Sunday, October 30, 2011

Des Moines Halloween = Lame

Halloween and its costume-related activities were not a thing for me growing up. I don't recall Trick-or-Treating a single time as a child living on the farm. Isn't that sad? Not sure I've ever been to a single costume party in my life, either.

Then I had kids, and I started to have a little bit of fun with Halloween. For more years than I can remember now, on Trick-or Treat night I'll dress up like a combination of Michal Myers from the movie Halloween and Jason from the movie Friday the 13th, and give out candy on the porch while little kids get a little scared. This year, as every year, there are at least a couple of kids that don't want to come to the door when they see me, which is awesome.

Alas, it's not as fun as it once was. It isn't me, either.
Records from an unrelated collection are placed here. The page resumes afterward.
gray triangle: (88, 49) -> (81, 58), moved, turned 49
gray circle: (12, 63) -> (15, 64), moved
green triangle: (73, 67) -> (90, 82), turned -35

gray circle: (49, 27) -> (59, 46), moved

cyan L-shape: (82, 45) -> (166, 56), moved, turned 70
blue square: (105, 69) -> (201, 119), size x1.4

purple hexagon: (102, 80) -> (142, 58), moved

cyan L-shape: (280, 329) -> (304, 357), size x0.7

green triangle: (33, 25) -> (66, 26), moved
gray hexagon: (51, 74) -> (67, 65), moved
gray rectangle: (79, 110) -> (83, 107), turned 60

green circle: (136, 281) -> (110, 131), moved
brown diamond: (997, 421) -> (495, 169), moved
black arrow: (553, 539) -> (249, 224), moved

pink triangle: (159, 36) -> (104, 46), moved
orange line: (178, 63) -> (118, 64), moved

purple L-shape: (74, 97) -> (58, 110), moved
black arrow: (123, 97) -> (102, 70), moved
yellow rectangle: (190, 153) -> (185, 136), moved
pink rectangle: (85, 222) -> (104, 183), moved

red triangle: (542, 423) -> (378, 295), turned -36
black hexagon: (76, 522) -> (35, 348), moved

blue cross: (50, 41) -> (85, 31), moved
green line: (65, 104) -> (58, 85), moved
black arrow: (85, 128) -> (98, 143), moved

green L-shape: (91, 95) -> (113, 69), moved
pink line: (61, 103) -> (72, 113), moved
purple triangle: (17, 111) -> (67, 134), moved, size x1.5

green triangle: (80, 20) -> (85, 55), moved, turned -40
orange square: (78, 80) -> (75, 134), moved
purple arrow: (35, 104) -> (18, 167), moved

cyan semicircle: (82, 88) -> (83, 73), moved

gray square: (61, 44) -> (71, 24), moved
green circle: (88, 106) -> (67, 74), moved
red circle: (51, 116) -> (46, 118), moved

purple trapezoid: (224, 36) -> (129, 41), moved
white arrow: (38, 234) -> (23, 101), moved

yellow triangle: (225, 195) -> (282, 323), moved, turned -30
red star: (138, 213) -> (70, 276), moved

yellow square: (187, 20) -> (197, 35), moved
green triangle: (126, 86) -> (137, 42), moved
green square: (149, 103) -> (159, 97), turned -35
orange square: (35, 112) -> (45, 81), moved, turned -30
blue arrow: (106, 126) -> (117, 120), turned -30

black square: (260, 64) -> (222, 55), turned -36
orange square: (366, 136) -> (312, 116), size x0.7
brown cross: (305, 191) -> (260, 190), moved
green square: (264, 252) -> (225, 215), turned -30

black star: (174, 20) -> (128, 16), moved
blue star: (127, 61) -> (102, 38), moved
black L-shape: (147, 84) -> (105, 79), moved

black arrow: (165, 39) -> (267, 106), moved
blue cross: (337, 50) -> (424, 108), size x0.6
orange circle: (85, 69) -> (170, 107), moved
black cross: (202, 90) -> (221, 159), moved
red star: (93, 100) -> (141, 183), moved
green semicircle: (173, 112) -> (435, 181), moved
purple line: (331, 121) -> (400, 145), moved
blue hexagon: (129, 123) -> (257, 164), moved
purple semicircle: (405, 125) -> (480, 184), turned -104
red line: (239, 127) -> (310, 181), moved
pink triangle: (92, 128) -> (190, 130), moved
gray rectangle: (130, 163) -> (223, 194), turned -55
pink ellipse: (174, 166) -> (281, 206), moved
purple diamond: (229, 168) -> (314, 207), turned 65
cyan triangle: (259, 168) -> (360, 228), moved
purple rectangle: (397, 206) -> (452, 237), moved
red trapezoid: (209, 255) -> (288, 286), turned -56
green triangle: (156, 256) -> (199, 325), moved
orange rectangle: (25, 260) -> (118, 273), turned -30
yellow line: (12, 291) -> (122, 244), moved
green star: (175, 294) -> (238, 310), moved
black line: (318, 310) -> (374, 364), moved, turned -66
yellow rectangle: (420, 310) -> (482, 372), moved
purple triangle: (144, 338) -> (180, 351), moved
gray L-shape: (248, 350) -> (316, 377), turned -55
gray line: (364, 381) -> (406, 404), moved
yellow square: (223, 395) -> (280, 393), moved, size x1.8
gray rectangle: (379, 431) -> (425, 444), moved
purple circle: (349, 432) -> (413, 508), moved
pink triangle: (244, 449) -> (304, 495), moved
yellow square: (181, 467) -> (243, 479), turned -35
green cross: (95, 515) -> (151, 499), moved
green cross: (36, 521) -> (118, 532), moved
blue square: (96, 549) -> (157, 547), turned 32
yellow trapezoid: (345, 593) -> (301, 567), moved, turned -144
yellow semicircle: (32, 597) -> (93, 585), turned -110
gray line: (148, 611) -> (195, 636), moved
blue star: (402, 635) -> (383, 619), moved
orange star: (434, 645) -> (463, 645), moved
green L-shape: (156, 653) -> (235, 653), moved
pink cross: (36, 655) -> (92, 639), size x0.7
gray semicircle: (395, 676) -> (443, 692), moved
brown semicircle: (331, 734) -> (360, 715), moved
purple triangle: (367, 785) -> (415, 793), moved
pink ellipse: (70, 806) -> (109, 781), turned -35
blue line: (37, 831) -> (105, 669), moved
It's not as fun because Halloween in Des Moines is so lame these days.

First, Trick-or-Treat night here isn't even on Halloween, it's on October 30th. (Don't ask, I don't know, some goofy central Iowa tradition.) Next, the costumes have become a joke. Nobody makes them anymore, they just buy a mask or some other piece of pre-made store crap. This year I had a few kids that didn't even bother to wear a costume. WTF?! My wife made great costumes for my kids back in the day - what happened to everyone else?

Finally, here along with saying "Trick or treat" (which they often lamely don't even bother to do) the kids are expected to tell you a little joke or riddle. (Again, don't ask, another tradition.)  No one gives this much of an effort these days, either.

Not counting the 100 different "Why did the (something) cross the road?" jokes, here were the least lame ones:

Why was 6 scared of 7?
Because 7 8 9.

Why didn't the skeleton go to the dance?
Because there was no 'body' to dance with.

What do you call a fat jack o'lantern?
Plumpkin.

What did one skeleton say to the other skeleton?
I have a bone to pick with you.

Where does a zombie live?
Dead End.

What did the ghost order at the bar?
'Boo'ze.

And a couple unrelated to Halloween:

What does a house wear?
A(d)dress.

How do you stop Lady Gaga?
Poker Face.

A final lame item: Every year there are kids too old to be Trick-or-Treating. If they want candy that much, they should go buy some. Of course, they invariably end up telling a more adult joke, like this one from this year: Why couldn't the jack o'lantern have children? Because of his halloweener.